# Pea-KD : Parameter-efficient and accurate Knowledge Distillation
This package provides an implementation of Pea-KD, which is to improve KD performance. In this package, 6-layer student case is considered and
examples of PeaBERT (Parameter-efficient and accurate BERT) on RTE and MRPC is provided. 

## Overview
#### Brief Explanation of the paper. 
Two main ideas proposed in the paper. Shuffled Parameter Sharing (SPS) and Pretraining with Teacher's Predictions (PTP). 

1) SPS 

- step1 : Paired Parameter Sharing. 
We first double the layers of the student model.

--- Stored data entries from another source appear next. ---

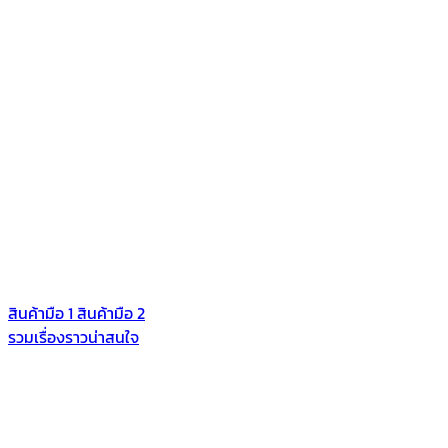
สินค้ามือ 1
สินค้ามือ 2
รวมเรื่องราวน่าสนใจ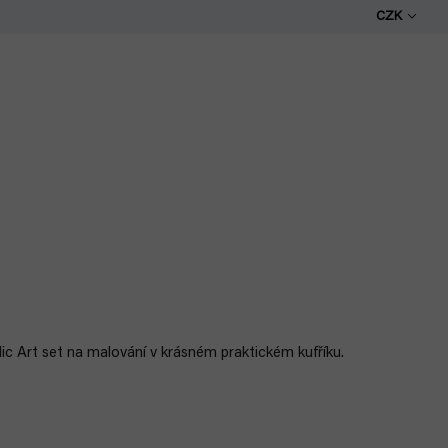
CZK
ic Art set na malování v krásném praktickém kufříku.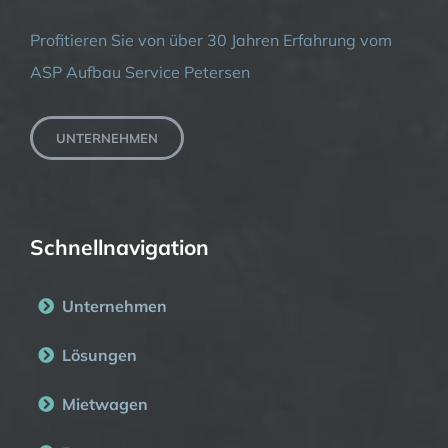
Profitieren Sie von über 30 Jahren Erfahrung vom
ASP Aufbau Service Petersen
UNTERNEHMEN
Schnellnavigation
Unternehmen
Lösungen
Mietwagen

Then, we share the parameters between the bottom half and the upper half as in figure1. 
By this way, the model has twice the number of layers and thus can have more 'effective' model complexity while having the same number of actual parameters. 

- step2 : Shuffling
In addition to step1, we shuffle the Query and Key parameters between the shared pairs in order to further increase the 'effective' model complexity. 
By this shuffling process, the parameter-shared pairs can behave close to individual layers and therefore increasing the 'effective' model complexity. 
We will call this architecture the SPS model, and for 6-layer students we apply SPS to the top 3 layers only (See details in the paper).

2) PTP 

- We pretrain the student model with new artificial labels (PTP labels). The labels are assigned as follows.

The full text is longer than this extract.